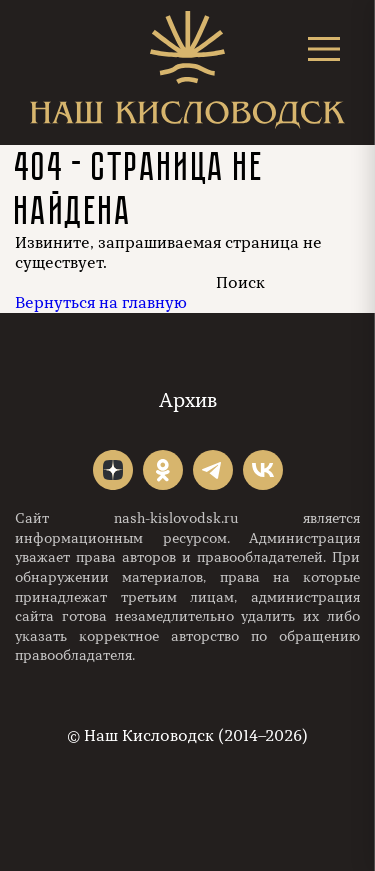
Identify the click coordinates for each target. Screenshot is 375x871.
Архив (188, 400)
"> (113, 470)
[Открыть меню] (324, 48)
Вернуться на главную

▬▬▬▬▬▬▬▬▬▬

EXERCISE -
Exact repetition of the material above is required, with the images removed.

WRITTEN ANSWER -
Identify the click coordinates for each target. Screenshot is 375x871.
Архив (188, 400)
"> (113, 470)
[Открыть меню] (324, 48)
Вернуться на главную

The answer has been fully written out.